This task calls for copying every line in the data below that contains the word "dziś".

******

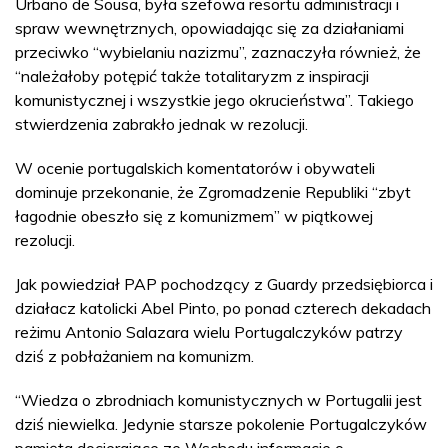
Urbano de Sousa, była szefowa resortu administracji i
spraw wewnętrznych, opowiadając się za działaniami
przeciwko “wybielaniu nazizmu”, zaznaczyła również, że
“należałoby potępić także totalitaryzm z inspiracji
komunistycznej i wszystkie jego okrucieństwa”. Takiego
stwierdzenia zabrakło jednak w rezolucji.
W ocenie portugalskich komentatorów i obywateli
dominuje przekonanie, że Zgromadzenie Republiki “zbyt
łagodnie obeszło się z komunizmem” w piątkowej
rezolucji.
Jak powiedział PAP pochodzący z Guardy przedsiębiorca i
działacz katolicki Abel Pinto, po ponad czterech dekadach
reżimu Antonio Salazara wielu Portugalczyków patrzy
dziś z pobłażaniem na komunizm.
“Wiedza o zbrodniach komunistycznych w Portugalii jest
dziś niewielka. Jedynie starsze pokolenie Portugalczyków
pamięta docierające ze Wschodu informacje o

******

**ANSWER FOR THE TASK**
dziś z pobłażaniem na komunizm.
dziś niewielka. Jedynie starsze pokolenie Portugalczyków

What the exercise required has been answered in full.